PROBLEM REQUIREMENTS: Keep to the lines from the one with "machines, lathes, milling" through the end of the data, and write them out exactly.
——————————
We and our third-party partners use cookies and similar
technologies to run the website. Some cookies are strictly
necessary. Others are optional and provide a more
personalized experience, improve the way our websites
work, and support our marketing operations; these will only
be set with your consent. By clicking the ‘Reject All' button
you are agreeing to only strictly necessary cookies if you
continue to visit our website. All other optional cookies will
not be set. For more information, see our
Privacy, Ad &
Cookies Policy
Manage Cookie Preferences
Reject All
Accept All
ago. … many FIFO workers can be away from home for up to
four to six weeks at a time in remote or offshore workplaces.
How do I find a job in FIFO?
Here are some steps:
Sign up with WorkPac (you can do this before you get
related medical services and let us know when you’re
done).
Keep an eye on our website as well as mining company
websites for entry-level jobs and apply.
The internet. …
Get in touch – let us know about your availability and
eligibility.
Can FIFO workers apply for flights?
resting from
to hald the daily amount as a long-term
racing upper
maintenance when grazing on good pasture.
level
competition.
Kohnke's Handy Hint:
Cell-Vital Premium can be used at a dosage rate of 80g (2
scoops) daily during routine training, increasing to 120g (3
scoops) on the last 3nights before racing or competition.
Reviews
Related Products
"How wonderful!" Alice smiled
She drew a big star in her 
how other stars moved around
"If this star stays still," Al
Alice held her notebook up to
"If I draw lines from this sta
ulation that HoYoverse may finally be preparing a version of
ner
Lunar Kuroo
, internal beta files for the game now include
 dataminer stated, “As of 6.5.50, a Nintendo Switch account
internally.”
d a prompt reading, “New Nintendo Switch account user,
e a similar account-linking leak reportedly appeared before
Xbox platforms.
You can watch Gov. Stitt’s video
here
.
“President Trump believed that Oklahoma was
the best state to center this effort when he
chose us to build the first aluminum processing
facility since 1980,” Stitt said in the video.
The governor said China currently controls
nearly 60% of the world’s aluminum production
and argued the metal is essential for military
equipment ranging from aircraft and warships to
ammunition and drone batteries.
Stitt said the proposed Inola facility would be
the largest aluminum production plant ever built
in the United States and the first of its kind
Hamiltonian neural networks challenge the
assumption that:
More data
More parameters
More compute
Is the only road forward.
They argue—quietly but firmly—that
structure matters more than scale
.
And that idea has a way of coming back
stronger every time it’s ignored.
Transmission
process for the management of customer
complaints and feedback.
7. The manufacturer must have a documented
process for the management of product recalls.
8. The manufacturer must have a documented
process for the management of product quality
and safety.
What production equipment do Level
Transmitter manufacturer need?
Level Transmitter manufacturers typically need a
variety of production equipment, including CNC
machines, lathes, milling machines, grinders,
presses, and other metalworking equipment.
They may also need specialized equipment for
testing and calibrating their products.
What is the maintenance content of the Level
——————————
PROBLEM SOLUTION:
machines, lathes, milling machines, grinders,
presses, and other metalworking equipment.
They may also need specialized equipment for
testing and calibrating their products.
What is the maintenance content of the Level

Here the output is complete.